Exercise brief: Please repeat the lines below, exactly and only, from the one that holds "Meld je aan voor onze nieuwsbrief" through the one that holds "trợ khách hàng".

[[ Listed entries, beginning ]]

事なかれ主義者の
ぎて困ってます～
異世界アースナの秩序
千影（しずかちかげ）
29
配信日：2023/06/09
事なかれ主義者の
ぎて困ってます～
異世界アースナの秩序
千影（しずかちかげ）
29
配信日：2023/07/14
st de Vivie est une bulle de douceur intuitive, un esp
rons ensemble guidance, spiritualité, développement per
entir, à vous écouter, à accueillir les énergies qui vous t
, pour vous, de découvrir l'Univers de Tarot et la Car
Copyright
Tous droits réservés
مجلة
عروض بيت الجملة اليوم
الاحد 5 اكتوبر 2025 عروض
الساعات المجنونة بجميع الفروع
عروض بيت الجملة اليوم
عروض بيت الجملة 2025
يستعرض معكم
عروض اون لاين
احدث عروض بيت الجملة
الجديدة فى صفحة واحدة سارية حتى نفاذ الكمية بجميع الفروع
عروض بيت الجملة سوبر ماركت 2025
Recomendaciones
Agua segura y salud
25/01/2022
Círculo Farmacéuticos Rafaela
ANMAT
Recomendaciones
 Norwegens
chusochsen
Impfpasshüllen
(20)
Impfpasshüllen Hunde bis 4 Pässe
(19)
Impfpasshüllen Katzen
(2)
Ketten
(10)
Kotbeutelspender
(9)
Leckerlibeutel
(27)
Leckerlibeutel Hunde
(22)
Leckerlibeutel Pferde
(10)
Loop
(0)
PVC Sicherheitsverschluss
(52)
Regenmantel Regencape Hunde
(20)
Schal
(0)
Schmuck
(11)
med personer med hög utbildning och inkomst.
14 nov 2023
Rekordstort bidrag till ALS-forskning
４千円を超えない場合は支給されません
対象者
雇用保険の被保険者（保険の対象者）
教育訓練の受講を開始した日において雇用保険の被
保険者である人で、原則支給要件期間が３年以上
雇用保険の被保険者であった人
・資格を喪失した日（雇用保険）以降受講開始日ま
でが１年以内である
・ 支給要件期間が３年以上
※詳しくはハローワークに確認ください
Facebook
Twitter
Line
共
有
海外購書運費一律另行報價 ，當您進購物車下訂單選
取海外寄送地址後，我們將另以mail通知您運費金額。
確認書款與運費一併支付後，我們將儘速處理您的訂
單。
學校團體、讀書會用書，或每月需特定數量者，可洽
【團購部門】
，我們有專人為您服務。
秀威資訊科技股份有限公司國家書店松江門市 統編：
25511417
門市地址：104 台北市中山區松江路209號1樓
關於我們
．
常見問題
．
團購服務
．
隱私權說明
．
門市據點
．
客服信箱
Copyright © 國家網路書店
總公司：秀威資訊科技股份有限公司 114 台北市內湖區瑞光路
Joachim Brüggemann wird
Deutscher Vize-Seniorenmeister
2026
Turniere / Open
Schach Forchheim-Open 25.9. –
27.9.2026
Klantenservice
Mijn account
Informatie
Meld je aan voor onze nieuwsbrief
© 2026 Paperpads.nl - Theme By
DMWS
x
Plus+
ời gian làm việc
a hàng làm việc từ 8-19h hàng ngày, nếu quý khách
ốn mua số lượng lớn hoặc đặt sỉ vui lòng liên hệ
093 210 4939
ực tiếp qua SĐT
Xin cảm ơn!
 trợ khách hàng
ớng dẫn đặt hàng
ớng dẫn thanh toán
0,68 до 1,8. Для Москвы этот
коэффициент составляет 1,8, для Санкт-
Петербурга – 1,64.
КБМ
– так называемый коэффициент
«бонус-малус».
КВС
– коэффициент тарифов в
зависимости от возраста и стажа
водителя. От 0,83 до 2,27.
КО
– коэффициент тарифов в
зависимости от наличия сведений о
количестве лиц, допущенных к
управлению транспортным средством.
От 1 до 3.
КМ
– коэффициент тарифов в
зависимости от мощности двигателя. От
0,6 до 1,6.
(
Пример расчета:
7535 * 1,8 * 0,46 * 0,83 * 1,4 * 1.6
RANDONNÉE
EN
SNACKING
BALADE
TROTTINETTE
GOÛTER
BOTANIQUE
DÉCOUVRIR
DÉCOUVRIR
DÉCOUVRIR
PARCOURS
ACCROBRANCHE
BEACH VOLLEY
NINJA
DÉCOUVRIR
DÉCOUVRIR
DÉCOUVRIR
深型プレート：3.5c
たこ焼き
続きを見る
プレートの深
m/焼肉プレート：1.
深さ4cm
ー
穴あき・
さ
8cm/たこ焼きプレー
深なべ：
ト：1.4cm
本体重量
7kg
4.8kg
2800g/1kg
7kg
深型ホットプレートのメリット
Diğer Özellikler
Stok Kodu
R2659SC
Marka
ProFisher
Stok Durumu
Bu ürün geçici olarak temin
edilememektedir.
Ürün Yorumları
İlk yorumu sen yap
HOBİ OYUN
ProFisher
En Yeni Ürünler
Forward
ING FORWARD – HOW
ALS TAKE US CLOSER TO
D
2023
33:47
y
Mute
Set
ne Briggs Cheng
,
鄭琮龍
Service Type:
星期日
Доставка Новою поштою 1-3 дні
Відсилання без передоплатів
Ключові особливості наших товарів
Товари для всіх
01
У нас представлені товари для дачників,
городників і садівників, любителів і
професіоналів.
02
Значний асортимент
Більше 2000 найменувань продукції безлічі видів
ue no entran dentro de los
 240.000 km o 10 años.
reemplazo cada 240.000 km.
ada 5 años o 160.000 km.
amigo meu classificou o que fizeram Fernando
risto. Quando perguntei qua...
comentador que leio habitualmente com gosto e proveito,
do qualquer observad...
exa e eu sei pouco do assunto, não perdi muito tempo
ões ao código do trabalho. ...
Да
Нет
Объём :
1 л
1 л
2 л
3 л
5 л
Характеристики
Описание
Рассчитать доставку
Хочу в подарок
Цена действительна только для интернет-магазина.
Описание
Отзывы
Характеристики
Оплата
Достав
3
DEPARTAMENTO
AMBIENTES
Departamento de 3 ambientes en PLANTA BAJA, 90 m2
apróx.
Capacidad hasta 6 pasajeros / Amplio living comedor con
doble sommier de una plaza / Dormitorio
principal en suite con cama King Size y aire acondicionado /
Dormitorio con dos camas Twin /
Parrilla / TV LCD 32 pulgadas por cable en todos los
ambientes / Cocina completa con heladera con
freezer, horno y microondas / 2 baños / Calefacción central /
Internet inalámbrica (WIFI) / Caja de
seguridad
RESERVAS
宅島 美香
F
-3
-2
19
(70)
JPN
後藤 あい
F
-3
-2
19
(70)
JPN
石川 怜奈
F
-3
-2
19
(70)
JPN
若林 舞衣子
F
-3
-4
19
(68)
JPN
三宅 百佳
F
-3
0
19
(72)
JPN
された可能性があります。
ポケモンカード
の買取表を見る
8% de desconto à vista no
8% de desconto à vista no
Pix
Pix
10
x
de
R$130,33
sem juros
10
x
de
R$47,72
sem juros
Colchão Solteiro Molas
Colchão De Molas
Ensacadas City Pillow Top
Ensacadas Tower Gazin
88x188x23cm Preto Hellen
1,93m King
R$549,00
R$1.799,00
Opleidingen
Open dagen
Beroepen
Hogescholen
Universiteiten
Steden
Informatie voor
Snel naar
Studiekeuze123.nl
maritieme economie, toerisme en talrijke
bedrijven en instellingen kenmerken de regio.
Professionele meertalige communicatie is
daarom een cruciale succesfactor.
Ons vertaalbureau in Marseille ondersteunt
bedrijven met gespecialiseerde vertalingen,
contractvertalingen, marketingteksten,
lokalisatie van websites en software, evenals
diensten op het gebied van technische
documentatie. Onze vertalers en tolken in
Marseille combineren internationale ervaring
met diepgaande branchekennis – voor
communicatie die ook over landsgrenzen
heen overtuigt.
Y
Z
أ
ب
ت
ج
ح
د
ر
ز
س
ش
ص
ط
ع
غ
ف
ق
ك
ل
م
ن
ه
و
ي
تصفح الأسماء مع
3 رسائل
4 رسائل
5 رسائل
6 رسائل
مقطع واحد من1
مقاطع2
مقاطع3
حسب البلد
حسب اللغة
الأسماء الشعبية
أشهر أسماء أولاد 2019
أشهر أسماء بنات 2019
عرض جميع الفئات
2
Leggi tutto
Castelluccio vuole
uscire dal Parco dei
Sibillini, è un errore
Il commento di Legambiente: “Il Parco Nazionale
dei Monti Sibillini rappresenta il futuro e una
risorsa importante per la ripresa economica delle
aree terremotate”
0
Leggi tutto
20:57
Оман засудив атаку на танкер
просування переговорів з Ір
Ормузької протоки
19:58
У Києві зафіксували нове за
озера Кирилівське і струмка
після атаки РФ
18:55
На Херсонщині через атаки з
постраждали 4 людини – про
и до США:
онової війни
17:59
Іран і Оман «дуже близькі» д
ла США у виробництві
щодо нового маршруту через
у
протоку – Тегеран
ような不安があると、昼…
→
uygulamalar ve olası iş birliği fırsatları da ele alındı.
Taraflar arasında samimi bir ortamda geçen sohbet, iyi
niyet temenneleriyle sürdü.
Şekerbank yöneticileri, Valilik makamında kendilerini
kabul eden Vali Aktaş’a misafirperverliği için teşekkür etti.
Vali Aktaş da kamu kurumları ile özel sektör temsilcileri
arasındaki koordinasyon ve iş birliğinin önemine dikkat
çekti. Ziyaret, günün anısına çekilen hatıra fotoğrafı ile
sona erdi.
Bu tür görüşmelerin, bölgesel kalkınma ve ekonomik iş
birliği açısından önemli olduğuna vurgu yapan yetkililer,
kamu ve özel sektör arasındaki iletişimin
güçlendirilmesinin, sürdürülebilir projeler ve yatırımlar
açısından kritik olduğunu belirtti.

[[ Listed entries, end ]]

Finished exercise:
Meld je aan voor onze nieuwsbrief
© 2026 Paperpads.nl - Theme By
DMWS
x
Plus+
ời gian làm việc
a hàng làm việc từ 8-19h hàng ngày, nếu quý khách
ốn mua số lượng lớn hoặc đặt sỉ vui lòng liên hệ
093 210 4939
ực tiếp qua SĐT
Xin cảm ơn!
 trợ khách hàng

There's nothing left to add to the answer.